Faith in the Bee

When a swarm leaves the security of their hive in which they have invested so much energy, they leave with only a few days of food into the unknown. They do not know that they will find a better home, they trust the scout bees will find a home, they have faith in the wisdom of the swarm. This is not a timid faith, a swarm has powerful energy and total belief.

When they find a new home, they excitedly fly around the entrance, shedding the memory of the previous hive; locking in the new location. Their history is who they are, but they do not hold on to the past.

Faith is not knowing the swarm will find a home, not knowing a new queen will replace an old queen, not knowing if the hive will recover from setbacks, and not knowing if the queen will successfully mate. Faith is about complete trust and belief. However, many beekeepers work to a different master - fear. The queens are replaced every year or two, hives are artificially split and not allowed to swarm, queens are inseminated, anti-antibiotics, acid washes and pesticides are routinely applied to the hive, and even the hives can even be insured against loss. Most beekeepers will say they love their bees, but by beekeeping with fear, it is all too easy to go against the nature of the bee and the weaken the Bee with 'safe' but inferior choices.

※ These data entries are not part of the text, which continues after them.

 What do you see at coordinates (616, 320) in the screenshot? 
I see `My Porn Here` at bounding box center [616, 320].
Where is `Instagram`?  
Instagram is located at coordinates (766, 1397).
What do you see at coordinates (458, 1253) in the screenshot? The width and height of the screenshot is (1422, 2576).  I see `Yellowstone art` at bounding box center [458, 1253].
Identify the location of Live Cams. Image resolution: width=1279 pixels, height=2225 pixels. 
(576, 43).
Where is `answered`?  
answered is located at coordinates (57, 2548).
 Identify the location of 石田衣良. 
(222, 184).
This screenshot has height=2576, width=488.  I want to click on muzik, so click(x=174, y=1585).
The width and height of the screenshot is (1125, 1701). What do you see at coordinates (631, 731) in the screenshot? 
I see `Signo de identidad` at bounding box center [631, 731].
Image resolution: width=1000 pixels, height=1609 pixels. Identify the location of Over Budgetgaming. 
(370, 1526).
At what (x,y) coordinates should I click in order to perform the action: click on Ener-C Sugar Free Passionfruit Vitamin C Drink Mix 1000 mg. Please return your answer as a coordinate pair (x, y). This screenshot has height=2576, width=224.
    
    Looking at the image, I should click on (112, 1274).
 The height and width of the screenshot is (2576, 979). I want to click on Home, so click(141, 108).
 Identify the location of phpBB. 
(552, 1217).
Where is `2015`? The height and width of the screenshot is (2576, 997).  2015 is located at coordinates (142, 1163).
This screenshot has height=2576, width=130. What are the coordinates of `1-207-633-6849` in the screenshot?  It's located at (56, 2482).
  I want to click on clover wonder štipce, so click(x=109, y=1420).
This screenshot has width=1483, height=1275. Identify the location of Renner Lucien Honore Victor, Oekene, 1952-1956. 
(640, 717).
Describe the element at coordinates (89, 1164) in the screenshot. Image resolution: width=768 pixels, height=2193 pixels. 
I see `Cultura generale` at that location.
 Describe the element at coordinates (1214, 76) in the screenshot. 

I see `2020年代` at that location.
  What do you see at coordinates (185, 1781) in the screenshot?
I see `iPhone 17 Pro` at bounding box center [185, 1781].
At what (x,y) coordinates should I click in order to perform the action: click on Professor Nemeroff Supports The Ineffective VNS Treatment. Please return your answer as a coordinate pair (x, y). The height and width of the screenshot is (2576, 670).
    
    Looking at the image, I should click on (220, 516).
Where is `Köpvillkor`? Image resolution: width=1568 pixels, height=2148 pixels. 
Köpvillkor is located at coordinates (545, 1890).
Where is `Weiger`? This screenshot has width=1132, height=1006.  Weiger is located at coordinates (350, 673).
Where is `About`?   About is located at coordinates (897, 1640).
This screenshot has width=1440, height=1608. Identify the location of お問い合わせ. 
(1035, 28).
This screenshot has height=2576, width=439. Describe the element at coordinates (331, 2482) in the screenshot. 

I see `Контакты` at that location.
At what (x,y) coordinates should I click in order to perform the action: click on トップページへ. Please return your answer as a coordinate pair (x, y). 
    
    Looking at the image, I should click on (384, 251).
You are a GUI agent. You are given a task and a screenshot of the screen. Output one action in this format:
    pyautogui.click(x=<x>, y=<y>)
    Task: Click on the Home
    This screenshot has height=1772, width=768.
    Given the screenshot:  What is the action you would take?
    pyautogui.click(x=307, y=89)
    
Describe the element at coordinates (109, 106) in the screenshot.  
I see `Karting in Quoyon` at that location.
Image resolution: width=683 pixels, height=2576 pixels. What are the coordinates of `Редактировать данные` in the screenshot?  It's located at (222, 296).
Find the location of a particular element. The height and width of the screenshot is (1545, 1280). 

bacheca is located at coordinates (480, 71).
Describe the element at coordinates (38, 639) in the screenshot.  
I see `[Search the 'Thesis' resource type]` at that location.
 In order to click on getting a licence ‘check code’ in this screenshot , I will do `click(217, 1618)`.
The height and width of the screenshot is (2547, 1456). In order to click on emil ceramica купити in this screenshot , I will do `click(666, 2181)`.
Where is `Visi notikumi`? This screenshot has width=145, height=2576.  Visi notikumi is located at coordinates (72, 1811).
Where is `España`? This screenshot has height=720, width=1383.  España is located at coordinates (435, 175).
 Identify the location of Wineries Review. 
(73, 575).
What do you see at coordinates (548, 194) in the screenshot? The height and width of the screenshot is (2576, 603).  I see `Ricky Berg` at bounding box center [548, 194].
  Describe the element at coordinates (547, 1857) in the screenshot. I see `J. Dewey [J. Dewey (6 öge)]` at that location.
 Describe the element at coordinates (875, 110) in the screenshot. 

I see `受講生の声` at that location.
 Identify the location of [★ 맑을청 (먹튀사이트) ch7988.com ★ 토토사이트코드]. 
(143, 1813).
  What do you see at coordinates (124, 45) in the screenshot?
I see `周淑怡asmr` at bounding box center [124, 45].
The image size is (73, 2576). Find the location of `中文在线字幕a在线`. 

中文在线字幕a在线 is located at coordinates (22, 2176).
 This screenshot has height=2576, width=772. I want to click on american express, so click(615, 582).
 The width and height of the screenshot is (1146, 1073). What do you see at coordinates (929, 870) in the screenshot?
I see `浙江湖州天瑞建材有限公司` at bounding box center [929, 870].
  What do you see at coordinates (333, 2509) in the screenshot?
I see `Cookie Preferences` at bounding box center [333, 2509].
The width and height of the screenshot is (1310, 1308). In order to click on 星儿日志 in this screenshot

Faith is an old word we don't hear so much, but in bees we can see faith in all they do. Faith is the spirit that strengthens the Bee. This has been a really difficult year for bees, but the bees are not looking back with fear ... and neither should we.

2 comments :

Solarbeez said...

Well said...In my bee club, we were encouraged to kill the queen in a swarm and replace her with a new queen. Arrrrgh!! We (novices) countered with, "but that was a survivor queen. We should keep her genetics." The more experienced beekeepers prevailed with the 'replacing the queen' scenario, which is one of the many reasons why we don't attend the bee meetings anymore.
I don't buy package bees and I don't treat, but this has been a bad year for me too. I'm down to one hive and that's in a tree. It's a hive I cobbled together from a bait hive. I put a 'quilt box' on top, dropped a swarm in (April 19, 2013), and propped it up on a tree limb. It's ridden out almost three winters. I'm encouraged from this to build another box hive up in a tree, bait it, and wait for a swarm to move in. I'm not into honey, so I'm happy just with bees and their pollination services.
Thanks again for the encouragement to be treatment-free. Sometimes it's tough going up against the 'heavies' in the conventional bee associations.

Jonathan said...

Solarbeez - thanks for your comment. I believe slowly, old ways are changing, and in the last 15 years there has been a lot of scientific research that strongly challenges old and frankly cruel manipulations:

http://www.naturalbeekeepingtrust.org/#!the-science/pnomr

It's important that beekeepers embrace science, but also engage their heart muscle.